=== Task instructions ===
Among the entries below, find each line with "wadah" and show it.

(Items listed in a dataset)
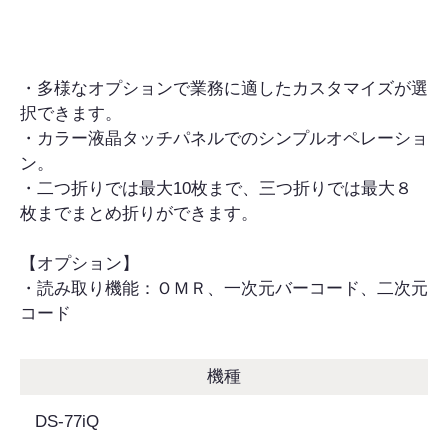
・多様なオプションで業務に適したカスタマイズが選
択できます。
・カラー液晶タッチパネルでのシンプルオペレーショ
ン。
・二つ折りでは最大10枚まで、三つ折りでは最大８
枚までまとめ折りができます。
【オプション】
・読み取り機能：ＯＭＲ、一次元バーコード、二次元
コード
機種
DS-77iQ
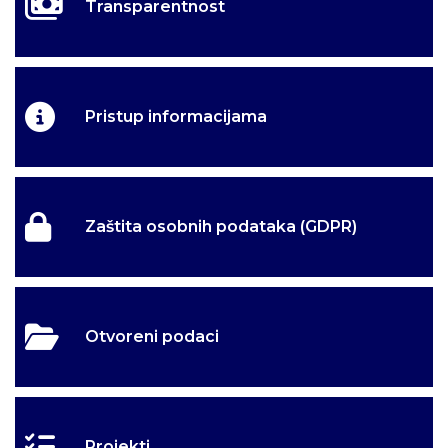
Transparentnost
Pristup informacijama
Zaštita osobnih podataka (GDPR)
Otvoreni podaci
Projekti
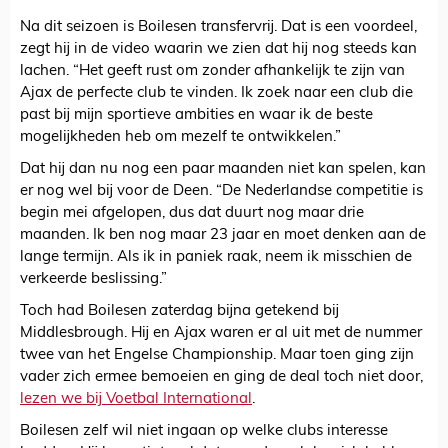
Na dit seizoen is Boilesen transfervrij. Dat is een voordeel,
zegt hij in de video waarin we zien dat hij nog steeds kan
lachen. “Het geeft rust om zonder afhankelijk te zijn van
Ajax de perfecte club te vinden. Ik zoek naar een club die
past bij mijn sportieve ambities en waar ik de beste
mogelijkheden heb om mezelf te ontwikkelen.”
Dat hij dan nu nog een paar maanden niet kan spelen, kan
er nog wel bij voor de Deen. “De Nederlandse competitie is
begin mei afgelopen, dus dat duurt nog maar drie
maanden. Ik ben nog maar 23 jaar en moet denken aan de
lange termijn. Als ik in paniek raak, neem ik misschien de
verkeerde beslissing.”
Toch had Boilesen zaterdag bijna getekend bij
Middlesbrough. Hij en Ajax waren er al uit met de nummer
twee van het Engelse Championship. Maar toen ging zijn
vader zich ermee bemoeien en ging de deal toch niet door,
lezen we bij Voetbal International
.
Boilesen zelf wil niet ingaan op welke clubs interesse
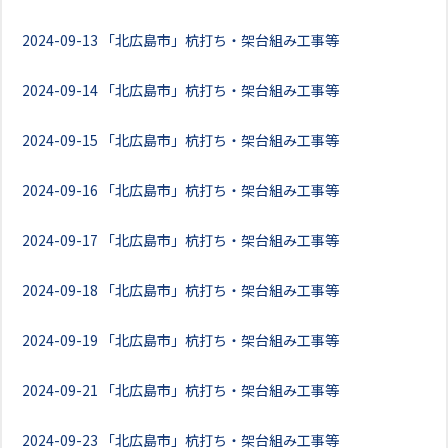
2024-09-13
「北広島市」杭打ち・架台組み工事等
2024-09-14
「北広島市」杭打ち・架台組み工事等
2024-09-15
「北広島市」杭打ち・架台組み工事等
2024-09-16
「北広島市」杭打ち・架台組み工事等
2024-09-17
「北広島市」杭打ち・架台組み工事等
2024-09-18
「北広島市」杭打ち・架台組み工事等
2024-09-19
「北広島市」杭打ち・架台組み工事等
2024-09-21
「北広島市」杭打ち・架台組み工事等
2024-09-23
「北広島市」杭打ち・架台組み工事等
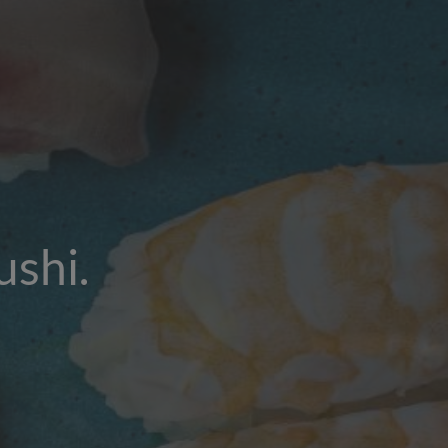
ushi.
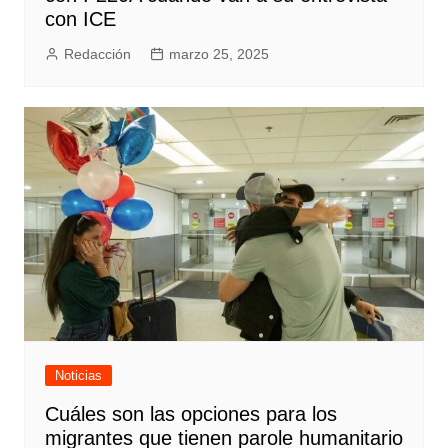
con ICE
Redacción
marzo 25, 2025
Noticias
Cuáles son las opciones para los
migrantes que tienen parole humanitario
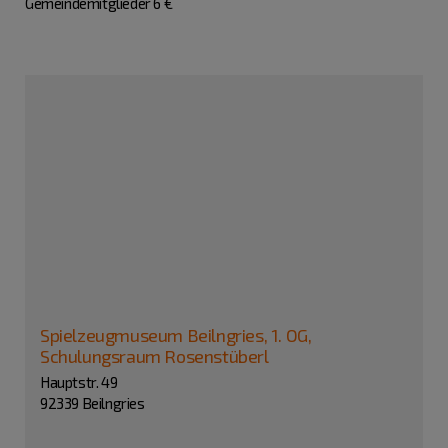
Gemeindemitglieder 6 €
Spielzeugmuseum Beilngries, 1. OG,
Schulungsraum Rosenstüberl
Hauptstr. 49
92339 Beilngries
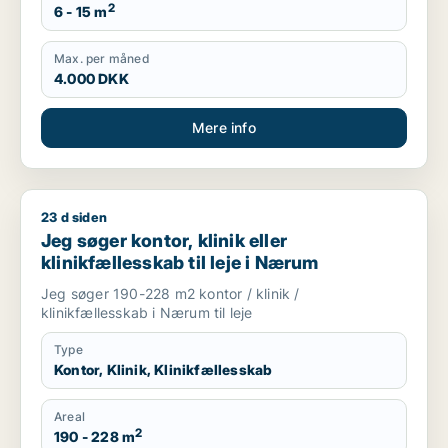
2
6 - 15 m
Max. per måned
4.000 DKK
Mere info
23 d siden
Jeg søger kontor, klinik eller klinikfællesskab til leje i Nærum
Jeg søger kontor, klinik eller
klinikfællesskab til leje i Nærum
Jeg søger 190-228 m2 kontor / klinik /
klinikfællesskab i Nærum til leje
Type
Kontor, Klinik, Klinikfællesskab
Areal
2
190 - 228 m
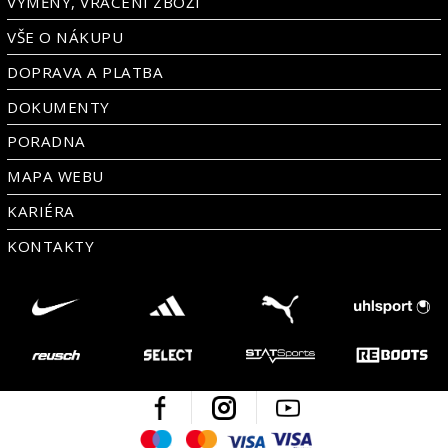
VÝMĚNY, VRÁCENÍ ZBOŽÍ
VŠE O NÁKUPU
DOPRAVA A PLATBA
DOKUMENTY
PORADNA
MAPA WEBU
KARIÉRA
KONTAKTY
Facebook
Instagram
Youtube
Maestro
Mastercard
Visa
Visa Electron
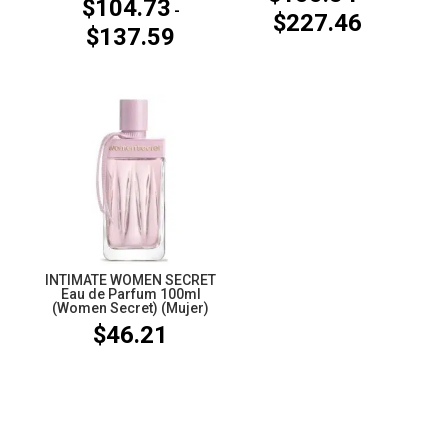
$
104.73
-
$
227.46
Rango
$
137.59
Rango
de
de
precios:
precios:
desde
desde
$155.84
$104.73
hasta
hasta
$227.46
$137.59
INTIMATE WOMEN SECRET
Eau de Parfum 100ml
(Women Secret) (Mujer)
$
46.21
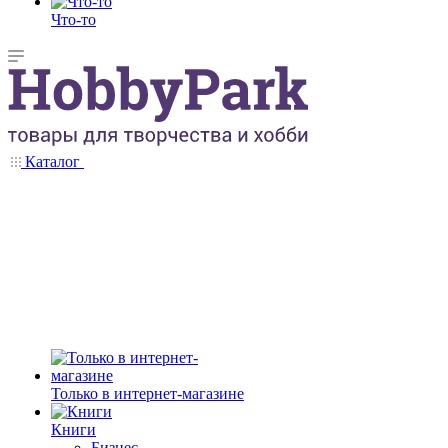
Что-то
Каталог
Только в интернет-магазине
Книги
Бизнес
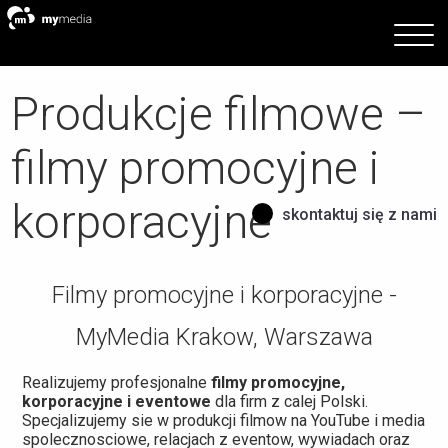
Produkcje filmowe –
filmy promocyjne i
korporacyjne
skontaktuj się z nami
Filmy promocyjne i korporacyjne -
MyMedia Krakow, Warszawa
Realizujemy profesjonalne
filmy promocyjne,
korporacyjne i eventowe
dla firm z calej Polski.
Specjalizujemy sie w produkcji filmow na YouTube i media
spolecznosciowe, relacjach z eventow, wywiadach oraz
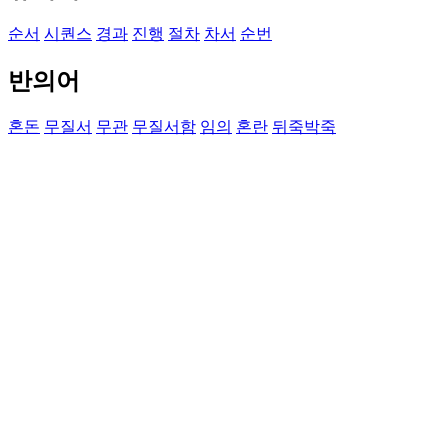
순서
시퀀스
경과
진행
절차
차서
순번
반의어
혼돈
무질서
무관
무질서함
임의
혼란
뒤죽박죽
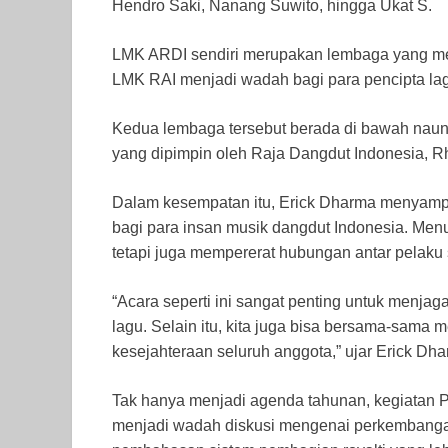
Hendro Saki, Nanang Suwito, hingga Ukat S.
LMK ARDI sendiri merupakan lembaga yang me
LMK RAI menjadi wadah bagi para pencipta la
Kedua lembaga tersebut berada di bawah naun
yang dipimpin oleh Raja Dangdut Indonesia, R
Dalam kesempatan itu, Erick Dharma menyampa
bagi para insan musik dangdut Indonesia. Me
tetapi juga mempererat hubungan antar pelaku s
“Acara seperti ini sangat penting untuk menjaga
lagu. Selain itu, kita juga bisa bersama-sam
kesejahteraan seluruh anggota,” ujar Erick Dha
Tak hanya menjadi agenda tahunan, kegiatan
menjadi wadah diskusi mengenai perkembangan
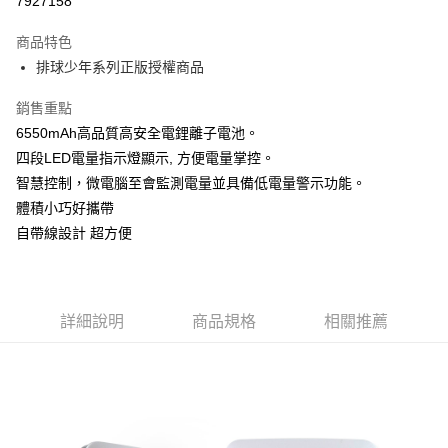
7927158
LINE Pay
商品特色
Apple Pay
排球少年系列正版授權商品
街口支付
銷售重點
6550mAh高品質高安全電鋰離子電池。
悠遊付
四段LED電量指示燈顯示, 方便電量掌控。
AFTEE先享後付
智慧控制，微電腦至會監測電量並具備低電量警示功能。
相關說明
體積小巧好攜帶
【關於「AFTEE先享後付」】
自帶線設計 超方便
ATM付款
AFTEE先享後付是「在收到商品之後才付款」的支付方式。 讓您購物簡單
便利好安心！
１．簡單：不需註冊會員、不需綁卡、不需儲值。
運送方式
２．便利：只要手機號碼，簡訊認證，即可結帳。
３．安心：先確認商品／服務後，再付款。
全家付款取貨
詳細說明
商品規格
相關推薦
每筆NT$60，滿NT$499(含以上)免運費
【「AFTEE先享後付」結帳流程】
１．於結帳方式選擇「AFTEE先享後付」後，將跳轉至「AFTEE先享後付」
付款後全家取貨
結帳頁面，進行簡訊認證並確認金額後，即可完成結帳。
２．訂單成立數日內，您將收到繳費通知簡訊。
每筆NT$60，滿NT$499(含以上)免運費
３．收到繳費通知簡訊後14天內，點擊此簡訊中的連結，可透過四大超商／
ATM／網路銀行／等多元方式進行付款，方視為交易完成。
7-11付款取貨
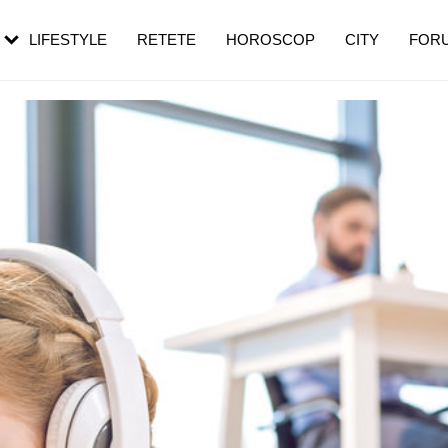
rezești mai des
Cât durează, cum te pregătești și cât
i în vârstă
de dureroasă este investigația
LIFESTYLE
RETETE
HOROSCOP
CITY
FOR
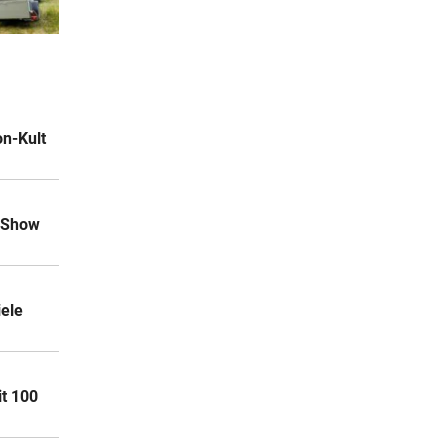
et zur
2 Stunden
mpagne
on-Kult
2 Stunden
ig zu
F-Show
2 Stunden
d in
iele
2 Stunden
nicht
it 100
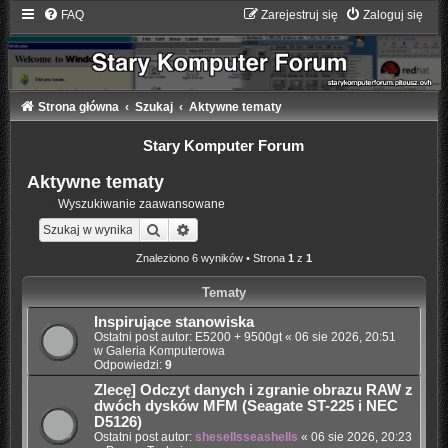
FAQ
Zarejestruj się
Zaloguj się
Strona główna
Szukaj
Aktywne tematy
Stary Komputer Forum
Aktywne tematy
Wyszukiwanie zaawansowane
Szukaj
Wyszukiwanie zaawansowane
Znaleziono 6 wyników • Strona
1
z
1
Tematy
Inspirujące stanowiska
Ostatni post autor:
E5200 + 9500gt
«
06 sie 2026, 20:51
w
Galeria Komputerowa
Odpowiedzi:
9
Zlecę] Odczyt danych i zgranie obrazu RAW z
dwóch dysków MFM (Seagate ST-225 i NEC
D5126)
Ostatni post autor:
shesellsseashells
«
06 sie 2026, 20:23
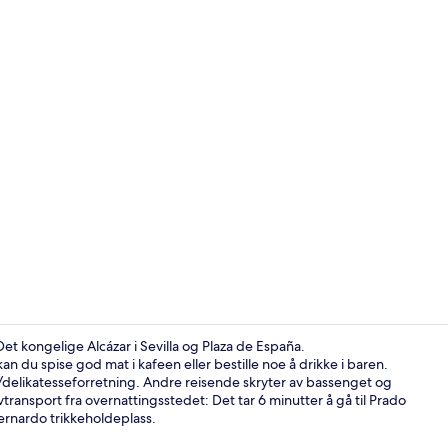
Restaurant
 Det kongelige Alcázar i Sevilla og Plaza de España.
du spise god mat i kafeen eller bestille noe å drikke i baren.
r/delikatesseforretning. Andre reisende skryter av bassenget og
Kaffebar
ivtransport fra overnattingsstedet: Det tar 6 minutter å gå til Prado
Bernardo trikkeholdeplass.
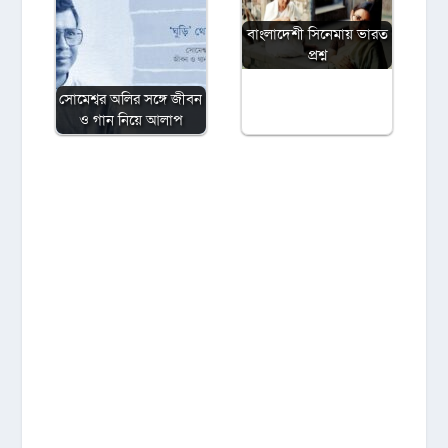
বাংলাদেশী সিনেমায় ভারত
প্রশ্ন
সোমেশ্বর অলির সঙ্গে জীবন
ও গান নিয়ে আলাপ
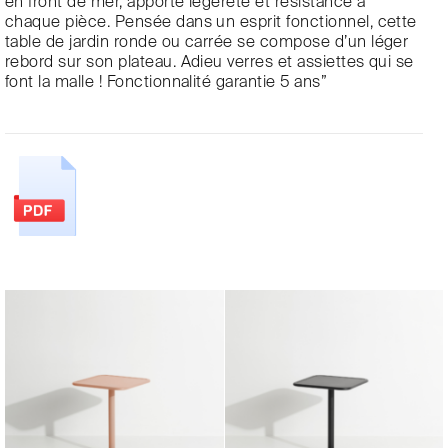
en front de mer, apporte légèreté et résistance à
chaque pièce. Pensée dans un esprit fonctionnel, cette
table de jardin ronde ou carrée se compose d’un léger
rebord sur son plateau. Adieu verres et assiettes qui se
font la malle ! Fonctionnalité garantie 5 ans”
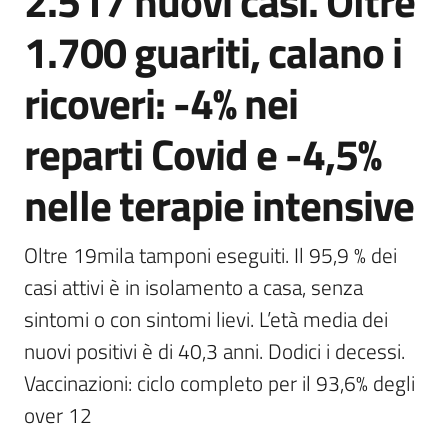
2.517 nuovi casi. Oltre
Agenzia
1.700 guariti, calano i
di
informazione
ricoveri: -4% nei
e
comunicazione
reparti Covid e -4,5%
nelle terapie intensive
Seguici
su
Oltre 19mila tamponi eseguiti. Il 95,9 % dei 
casi attivi è in isolamento a casa, senza 
sintomi o con sintomi lievi. L’età media dei 
nuovi positivi è di 40,3 anni. Dodici i decessi. 
Vaccinazioni: ciclo completo per il 93,6% degli 
over 12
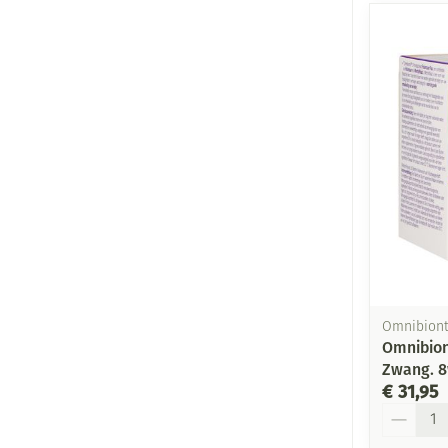
Omnibion
Omnibion
Zwang. 8
€ 31,95
Aantal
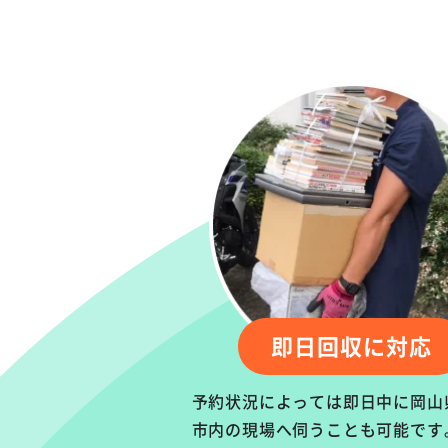
即日回収に対応
予約状況によっては即日中に岡山
市内の現場へ伺うことも可能です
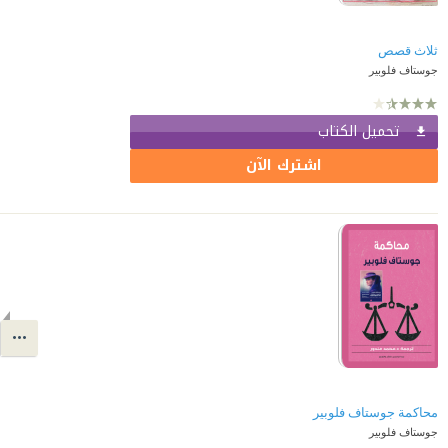
ثلاث قصص
جوستاف فلوبير
تحميل الكتاب
اشترك الآن
محاكمة جوستاف فلوبير
جوستاف فلوبير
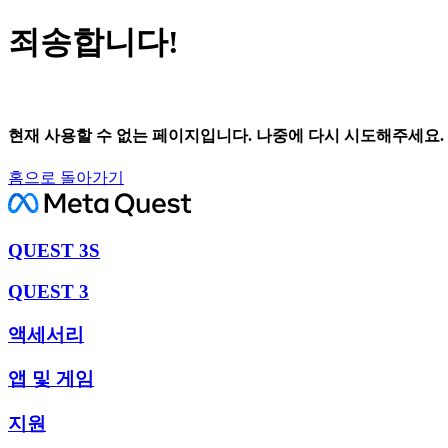
죄송합니다!
현재 사용할 수 없는 페이지입니다. 나중에 다시 시도해주세요.
홈으로 돌아가기
QUEST 3S
QUEST 3
액세서리
앱 및 게임
지원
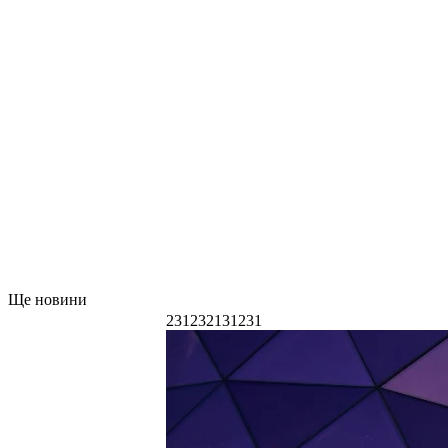
Ще новини
231232131231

=== Result for this task ===
LMK RAI menjadi wadah bagi para pencipta la
menjadi wadah diskusi mengenai perkembangan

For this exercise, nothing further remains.